Pac-12: David Sills IV
May, 29, 2012
By Pedro Moura | ESPN.com
Pedro Moura/ESPNLA.com16-year-old quarterback David Sills committed to USC in February 2010 and plans on honoring that commitment when he gets to college in the fall of 2015. He's finishing his freshman year of high school.
SANTA BARBARA, Calif. — David Sills turns 16 today. He acts a lot older.
Sills is the prep quarterback who verbally committed to USC as a 13-year-old in February 2010, making news headlines nationwide as the youngest athlete to ever accept a college scholarship offer. Back then, he was known to college football fans as the baby-faced seventh-grade prodigy with floppy blonde hair and a puka shell necklace.
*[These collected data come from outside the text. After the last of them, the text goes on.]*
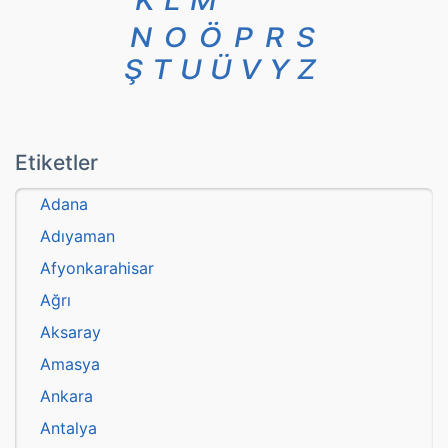
K
L
M
N
O
Ö
P
R
S
Ş
T
U
Ü
V
Y
Z
Etiketler
Adana
Adıyaman
Afyonkarahisar
Ağrı
Aksaray
Amasya
Ankara
Antalya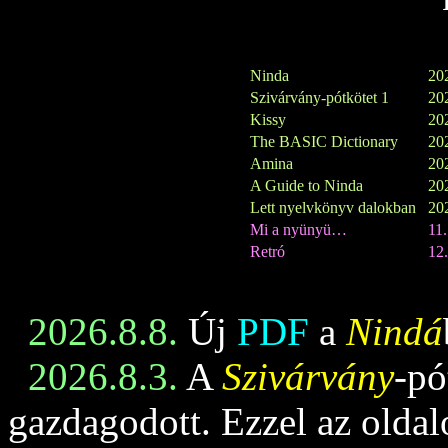
Ninda
202
Szivárvány-pótkötet 1
202
Kissy
202
The BASIC Dictionary
202
Amina
202
A Guide to Ninda
202
Lett nyelvkönyv dalokban
202
Mi a nyünyü…
11
Retró
12.
2026.8.8.
Új
PDF
a
Nindá
2026.8.3.
A
Szivárvány
-pó
gazdagodott. Ezzel az oldalo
Now, the Delaware native is finishing up the ninth grade at Eastern Christian Academy in Elkton, Md. In person, he hardly resembles the kid he was pictured as not too long ago. Sills is tall – nearing 6-4 already – and remarkably filled out in his upper body. He’s well-spoken and very measured in tone.
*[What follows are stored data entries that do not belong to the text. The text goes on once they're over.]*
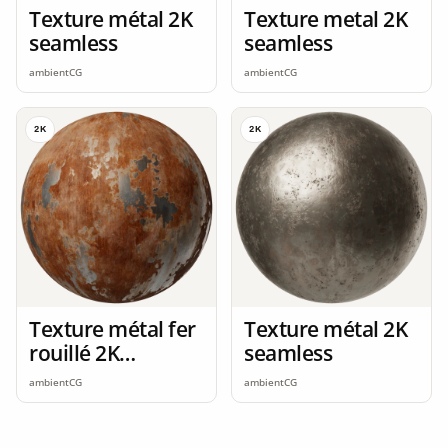
Texture métal 2K
Texture metal 2K
seamless
seamless
ambientCG
ambientCG
2K
2K
Texture métal fer
Texture métal 2K
rouillé 2K
seamless
seamless
ambientCG
ambientCG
Sills was in Santa Barbara over Memorial Day Weekend for a massive football camp put on by his private coach, famed QB guru Steve Clarkson. The camp and corresponding all-star games are held at the city college’s smallish football stadium, which looks out over the Pacific Ocean.
Both Clarkson and Sills admit that the pupil doesn’t need to be here – he’s the most hyped of any of the participants, by far -- but he’s gotten so used to coming to Clarkson’s camps over the last six years that his attendance wasn’t even a question. His parents and siblings drop him off at the field in the morning each day and then go shopping on State Street until the afternoon.
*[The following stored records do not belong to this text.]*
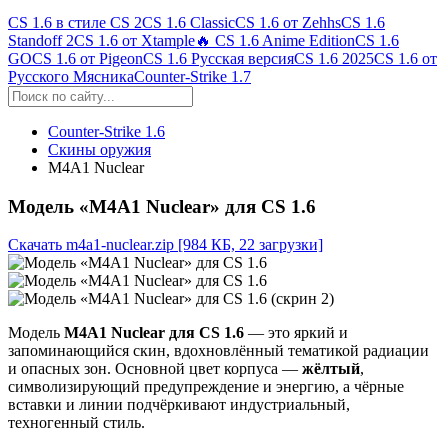
CS 1.6 в стиле CS 2
CS 1.6 Classic
CS 1.6 от Zehhs
CS 1.6
Standoff 2
CS 1.6 от Xtample
🔥 CS 1.6 Anime Edition
CS 1.6
GO
CS 1.6 от Pigeon
CS 1.6 Русская версия
CS 1.6 2025
CS 1.6 от
Русского Мясника
Counter-Strike 1.7
Counter-Strike 1.6
Скины оружия
M4A1 Nuclear
Модель «M4A1 Nuclear» для CS 1.6
Скачать m4a1-nuclear.zip
[984 КБ, 22 загрузки]
Модель
M4A1 Nuclear для CS 1.6
— это яркий и
запоминающийся скин, вдохновлённый тематикой радиации
и опасных зон. Основной цвет корпуса —
жёлтый
,
символизирующий предупреждение и энергию, а чёрные
вставки и линии подчёркивают индустриальный,
техногенный стиль.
Southern California is a second home to Sills by now. He’s been to L.A. and its surrounding areas too many times to count since he started working with Clarkson in the summer of 2006. He acts like a native.
“He will do well in Los Angeles, let’s put it that way,” says Clarkson. “He’ll have no problem getting along there.
“His personality lends itself to it.”
Sills has a little Hollywood in him. To call him the football version of pop star Justin Bieber wouldn’t be too much of a stretch.
“I really don’t feel like I’m that different,” Sills said. “I’m the same kid. I do the same things. I get treated the same way.
“There’s nothing different, besides the publicity and stuff.”